Produce an exact copy of the lines from the line containing "Примеры: USDT, USDC, DAI" through the last line of the entries below, and only those lines.

*** DATA FOR PROCESSING Section Begins ***

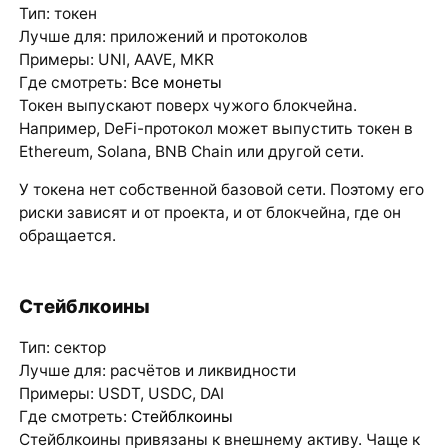
Тип: токен
Лучше для: приложений и протоколов
Примеры: UNI, AAVE, MKR
Где смотреть:
Все монеты
Токен выпускают поверх чужого блокчейна.
Например, DeFi-протокол может выпустить токен в
Ethereum, Solana, BNB Chain или другой сети.
У токена нет собственной базовой сети. Поэтому его
риски зависят и от проекта, и от блокчейна, где он
обращается.
Стейблкоины
Тип: сектор
Лучше для: расчётов и ликвидности
Примеры: USDT, USDC, DAI
Где смотреть:
Стейблкоины
Стейблкоины привязаны к внешнему активу. Чаще к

*** DATA FOR PROCESSING Section Ends ***

> _EXERCISE RESULT_
Примеры: USDT, USDC, DAI
Где смотреть:
Стейблкоины
Стейблкоины привязаны к внешнему активу. Чаще к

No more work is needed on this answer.